Horse Racing Prediction Model
Probabilistic prediction and value betting strategy evaluation using logistic regression on 777K+ Betfair runners
0.789
Test AUC
0.282 / 0.279
Model / BSP Log Loss
+0.74% (95% CI crosses 0)
ROI @ 2% Margin
The Problem
The core task was to estimate each runner's pre-race win probability from public race information and compare those forecasts directly with Betfair Starting Price (BSP). That is a difficult benchmark: BSP is produced in a highly efficient exchange market, and the dataset has a base win rate of only ~10.5% across 777,549 runner-level observations. The modeling problem is therefore both heavily imbalanced and high-dimensional, spanning horse ability, jockey and trainer effects, race conditions, and pre-race market signals.
Approach
The dataset contains 30 columns of race metadata, runner attributes, and market information for 777,549 runners. Feature engineering combined log-transformed pre-race odds (`log_ltp_5min`), a repaired `official_rating` for horse ability, chronological pre-race `jockey_rating` and `trainer_rating` features, and one-hot encoding of high-cardinality runner IDs and race metadata, producing more than 64,000 sparse features after preprocessing.
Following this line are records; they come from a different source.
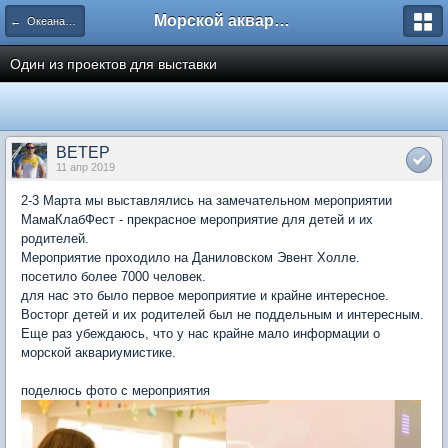
Морской аквариум. Форумы ReefCentral.ru
← Океанариумы, выставки, конференции, книги, интернет
Один из проектов для выставки
BETEP
11 апр 2019
2-3 Марта мы выставлялись на замечательном мероприятии
МамаКлабФест - прекрасное мероприятие для детей и их
родителей.
Мероприятие проходило на Даниловском Эвент Холле.
посетило более 7000 человек.
для нас это было первое мероприятие и крайне интересное.
Восторг детей и их родителей был не поддельным и интересным.
Еще раз убеждаюсь, что у нас крайне мало информации о
морской аквариумистике.
поделюсь фото с мероприятия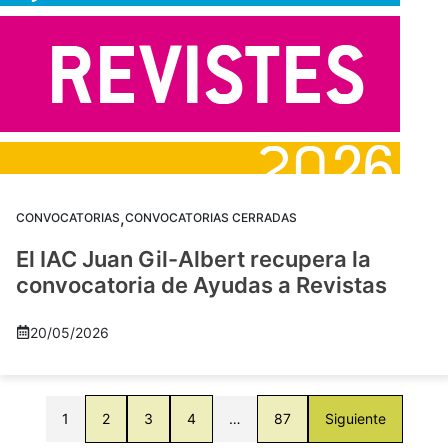
,
CONVOCATORIAS
CONVOCATORIAS CERRADAS
El IAC Juan Gil-Albert recupera la
convocatoria de Ayudas a Revistas
20/05/2026
1
2
3
4
…
87
Siguiente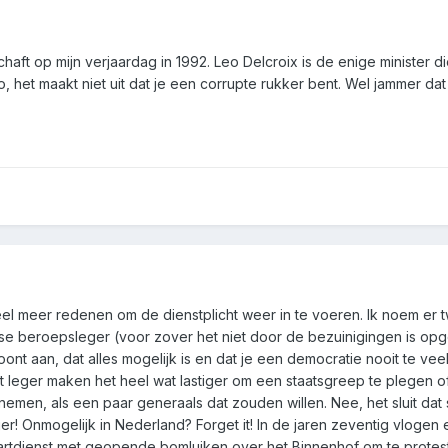
haft op mijn verjaardag in 1992. Leo Delcroix is de enige minister di
, het maakt niet uit dat je een corrupte rukker bent. Wel jammer dat
el meer redenen om de dienstplicht weer in te voeren. Ik noem er t
se beroepsleger (voor zover het niet door de bezuinigingen is op
nt aan, dat alles mogelijk is en dat je een democratie nooit te veel
et leger maken het heel wat lastiger om een staatsgreep te plegen 
nemen, als een paar generaals dat zouden willen. Nee, het sluit dat 
iger! Onmogelijk in Nederland? Forget it! In de jaren zeventig vlogen 
artdienst met geopende bomluiken over het Binnenhof om te protes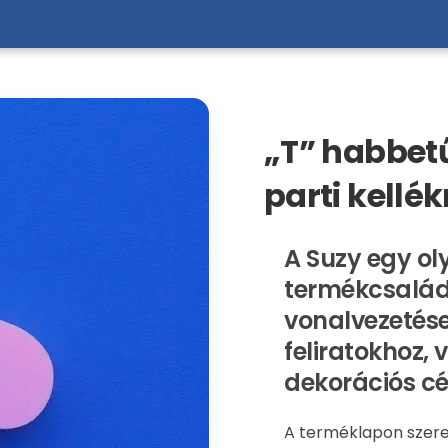
„T” habbet
parti kellé
A Suzy egy ol
termékcsalád,
vonalvezetése 
feliratokhoz,
dekorációs cé
A terméklapon szere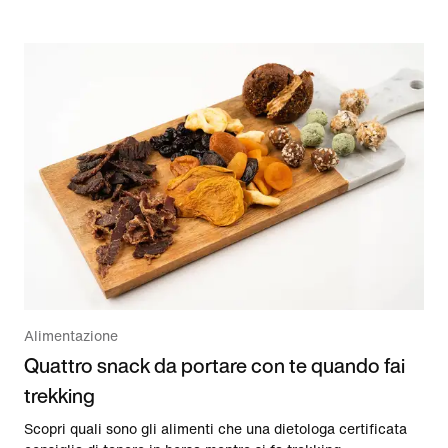
Alimentazione
Quattro snack da portare con te quando fai
trekking
Scopri quali sono gli alimenti che una dietologa certificata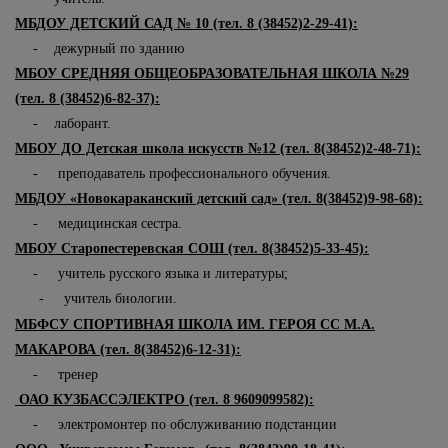
МБДОУ ДЕТСКИЙ САД № 10 (тел. 8 (38452)2-29-41):
- дежурный по зданию
МБОУ СРЕДНЯЯ ОБЩЕОБРАЗОВАТЕЛЬНАЯ ШКОЛА №29
(тел. 8 (38452)6-82-37):
- лаборант.
МБОУ ДО Детская школа искусств №12 (тел. 8(38452)2-48-71):
- преподаватель профессионального обучения.
МБДОУ «Новокараканский детский сад» (тел. 8(38452)9-98-68):
- медицинская сестра.
МБОУ Старопестеревская СОШ (тел. 8(38452)5-33-45):
- учитель русского языка и литературы;
- учитель биологии.
МБФСУ СПОРТИВНАЯ ШКОЛА ИМ. ГЕРОЯ СС М.А.
МАКАРОВА (тел. 8(38452)6-12-31):
- тренер
ОАО КУЗБАССЭЛЕКТРО (тел. 8 9609099582):
- электромонтер по обслуживанию подстанции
The data was split chronologically into 70/15/15 train, validation, and test periods. The main model was an L2-regularized logistic regression trained in a pipeline with `RandomUnderSampler` to address class imbalance, with `GridSearchCV` selecting `C=0.01` as the best regularization strength. A Random Forest was trained as a benchmark, isotonic calibration was fit on the held-out validation set, and both the calibrated model probabilities and BSP-implied probabilities were normalized within each race before market comparison and value-betting evaluation.
Results
The logistic regression beat the Random Forest on the test set, with AUC 0.789 versus 0.742, and the dominant feature in both models was log-transformed pre-race market odds. Isotonic calibration materially improved probability quality, reducing the Brier score from 0.195 to 0.082 and Expected Calibration Error from 0.294 to 0.001. Against the betting market, the calibrated model remained close but did not outperform BSP overall: model log loss was 0.282 versus 0.279 for BSP, and model AUC was 0.789 versus 0.796 for BSP. A value-betting rule using a 2% margin placed 16,737 bets and produced a marginal +0.74% ROI, but the 95% confidence interval for mean profit per bet was [-0.043, 0.058], so the result was not statistically significant. The main takeaway is methodological: careful chronological evaluation, calibration, and transparent benchmarking against a strong market baseline.